Keeping the Fire Burning

Keeping the Fire Burning

Dec 1, 2016, 2:53 AM |

There comes a critical moment in every Chess game. I'm appreciating better when to sense that moment, largely through annotating and analysing my games in post mortem.


Any move that drastically changes the pawn structure is clearly going to be one such moment.

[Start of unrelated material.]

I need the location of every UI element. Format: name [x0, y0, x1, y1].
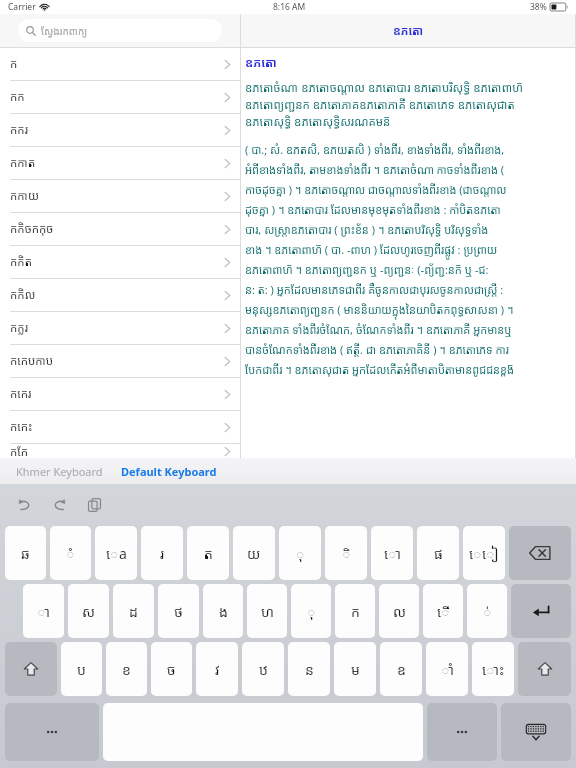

Critical Moment: White to Move

Black has just made a principled strike with 14. ... d5 asking me how I want to define the central pawn structure.
In considering 15. e5 vs 15. exd5 I weighed up
  • Black's King in the centre
  • The opening of the diagonal for the Black Bishop
  • The pressure at g2

In choosing 15. e5 I effectively accepted a draw due to the liquidations that lead to this position after 15. e5 Ne4

No one is going anywhere in this pawn ending, and a draw was agreed

Keeping the Fire Going!
In analysing 15. exd5 Nxd5 I had considered my only move to be 15. Nxd5 after which Black could not be worse, and if anything I felt it is White that has pressure with Black's raking Bishop.
However, I hadn't consider the dynamics of 16. Ne4 which keeps the fire alive. I had since found an excellent game of the dynamics possible for Black.
With the initiative of Ne4, Rae1 and Qh5 suddenly White's position comes alive.
This reinforced the lesson of seeking dynamic initiative to keep the fire alive.